== Records for the task

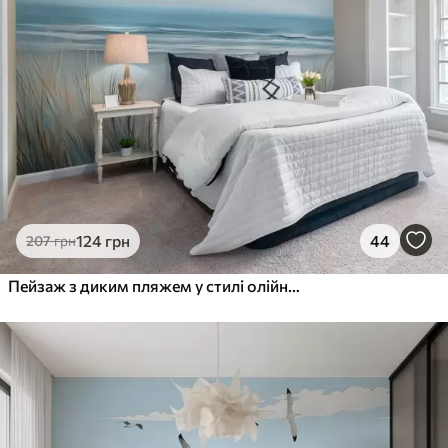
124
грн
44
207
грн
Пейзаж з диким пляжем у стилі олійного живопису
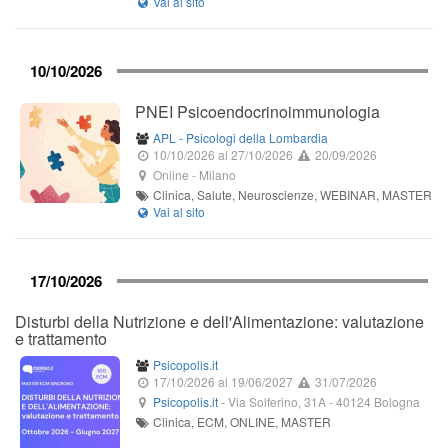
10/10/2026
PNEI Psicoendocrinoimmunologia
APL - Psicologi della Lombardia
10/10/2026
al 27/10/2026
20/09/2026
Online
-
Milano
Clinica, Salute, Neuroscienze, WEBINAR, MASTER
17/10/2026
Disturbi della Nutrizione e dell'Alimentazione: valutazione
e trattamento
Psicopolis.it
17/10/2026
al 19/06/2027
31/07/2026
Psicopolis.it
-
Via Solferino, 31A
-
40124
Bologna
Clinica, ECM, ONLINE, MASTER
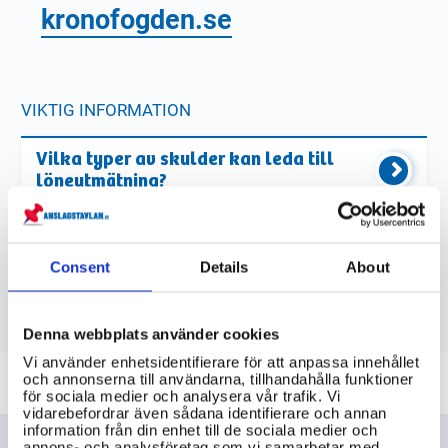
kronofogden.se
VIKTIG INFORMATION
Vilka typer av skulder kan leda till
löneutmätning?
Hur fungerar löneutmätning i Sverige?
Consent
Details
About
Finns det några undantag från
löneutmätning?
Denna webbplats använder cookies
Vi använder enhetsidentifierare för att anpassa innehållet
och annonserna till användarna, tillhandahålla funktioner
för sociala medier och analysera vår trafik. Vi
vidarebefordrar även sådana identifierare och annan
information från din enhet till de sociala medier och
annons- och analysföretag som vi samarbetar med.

====
== Records for the task

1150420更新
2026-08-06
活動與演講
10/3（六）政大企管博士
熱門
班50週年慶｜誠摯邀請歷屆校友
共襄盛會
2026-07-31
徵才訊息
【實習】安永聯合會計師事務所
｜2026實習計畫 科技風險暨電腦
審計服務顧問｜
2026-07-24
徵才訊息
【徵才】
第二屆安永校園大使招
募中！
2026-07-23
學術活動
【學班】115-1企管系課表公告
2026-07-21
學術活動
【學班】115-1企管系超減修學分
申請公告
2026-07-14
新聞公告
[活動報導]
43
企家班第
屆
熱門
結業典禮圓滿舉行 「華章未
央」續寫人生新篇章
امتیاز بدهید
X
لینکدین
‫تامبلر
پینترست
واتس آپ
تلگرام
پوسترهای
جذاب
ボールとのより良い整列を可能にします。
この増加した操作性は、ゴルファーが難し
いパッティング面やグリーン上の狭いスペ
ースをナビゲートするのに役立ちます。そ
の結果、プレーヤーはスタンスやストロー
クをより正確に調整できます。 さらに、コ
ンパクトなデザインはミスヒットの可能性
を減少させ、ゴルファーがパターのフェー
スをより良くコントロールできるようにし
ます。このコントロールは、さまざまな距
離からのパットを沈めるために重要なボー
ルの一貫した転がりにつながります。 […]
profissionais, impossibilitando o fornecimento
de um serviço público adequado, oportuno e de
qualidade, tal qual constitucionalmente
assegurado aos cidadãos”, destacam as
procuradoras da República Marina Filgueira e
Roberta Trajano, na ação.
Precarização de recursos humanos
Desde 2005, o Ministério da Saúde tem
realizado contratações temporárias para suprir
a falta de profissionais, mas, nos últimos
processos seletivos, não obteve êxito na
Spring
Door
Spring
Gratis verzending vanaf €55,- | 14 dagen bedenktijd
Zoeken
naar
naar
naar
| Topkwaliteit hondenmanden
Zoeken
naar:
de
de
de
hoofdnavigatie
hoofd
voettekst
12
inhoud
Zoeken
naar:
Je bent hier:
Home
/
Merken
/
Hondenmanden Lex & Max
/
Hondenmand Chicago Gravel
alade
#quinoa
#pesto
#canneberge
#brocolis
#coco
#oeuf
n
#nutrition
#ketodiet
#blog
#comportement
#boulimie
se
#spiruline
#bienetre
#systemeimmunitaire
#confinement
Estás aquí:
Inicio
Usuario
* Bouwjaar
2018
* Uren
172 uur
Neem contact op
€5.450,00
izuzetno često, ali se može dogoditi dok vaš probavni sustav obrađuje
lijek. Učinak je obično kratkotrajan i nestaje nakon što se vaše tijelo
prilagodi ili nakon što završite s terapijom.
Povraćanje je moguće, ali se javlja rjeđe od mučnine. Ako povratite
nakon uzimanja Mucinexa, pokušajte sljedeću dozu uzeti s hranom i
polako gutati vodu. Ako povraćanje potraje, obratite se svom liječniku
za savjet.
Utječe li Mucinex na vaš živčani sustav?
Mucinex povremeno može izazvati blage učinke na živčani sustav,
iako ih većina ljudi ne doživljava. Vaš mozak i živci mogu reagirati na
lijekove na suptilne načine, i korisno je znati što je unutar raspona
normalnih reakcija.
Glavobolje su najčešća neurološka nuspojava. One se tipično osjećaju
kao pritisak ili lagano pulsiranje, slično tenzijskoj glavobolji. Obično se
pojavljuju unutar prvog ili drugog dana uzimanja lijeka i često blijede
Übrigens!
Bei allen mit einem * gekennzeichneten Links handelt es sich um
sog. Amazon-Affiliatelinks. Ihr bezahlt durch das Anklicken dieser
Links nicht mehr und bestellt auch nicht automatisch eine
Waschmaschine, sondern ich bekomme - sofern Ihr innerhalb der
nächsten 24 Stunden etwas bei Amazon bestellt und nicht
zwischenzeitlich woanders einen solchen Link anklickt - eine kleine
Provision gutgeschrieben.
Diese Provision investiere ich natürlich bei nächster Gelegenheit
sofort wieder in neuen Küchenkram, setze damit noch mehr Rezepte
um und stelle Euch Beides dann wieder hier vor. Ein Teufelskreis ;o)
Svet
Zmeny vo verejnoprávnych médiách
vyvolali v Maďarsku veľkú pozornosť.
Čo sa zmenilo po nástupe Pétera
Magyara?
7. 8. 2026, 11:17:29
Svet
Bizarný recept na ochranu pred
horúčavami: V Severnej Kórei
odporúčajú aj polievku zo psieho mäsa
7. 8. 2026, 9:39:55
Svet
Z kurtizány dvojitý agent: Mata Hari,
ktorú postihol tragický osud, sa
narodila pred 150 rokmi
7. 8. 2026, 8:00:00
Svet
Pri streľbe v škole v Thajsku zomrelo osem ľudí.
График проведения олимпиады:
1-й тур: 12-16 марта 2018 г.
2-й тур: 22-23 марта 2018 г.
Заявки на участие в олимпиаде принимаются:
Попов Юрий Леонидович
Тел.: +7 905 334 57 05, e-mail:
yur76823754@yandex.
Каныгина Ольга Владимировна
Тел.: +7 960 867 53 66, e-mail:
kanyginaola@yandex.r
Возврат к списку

====

From the data above, output only the lines between the line containing "7. 8. 2026, 8:00:00" and the line containing "Возврат к списку", inclusive, exactly as written.

7. 8. 2026, 8:00:00
Svet
Pri streľbe v škole v Thajsku zomrelo osem ľudí.
График проведения олимпиады:
1-й тур: 12-16 марта 2018 г.
2-й тур: 22-23 марта 2018 г.
Заявки на участие в олимпиаде принимаются:
Попов Юрий Леонидович
Тел.: +7 905 334 57 05, e-mail:
yur76823754@yandex.
Каныгина Ольга Владимировна
Тел.: +7 960 867 53 66, e-mail:
kanyginaola@yandex.r
Возврат к списку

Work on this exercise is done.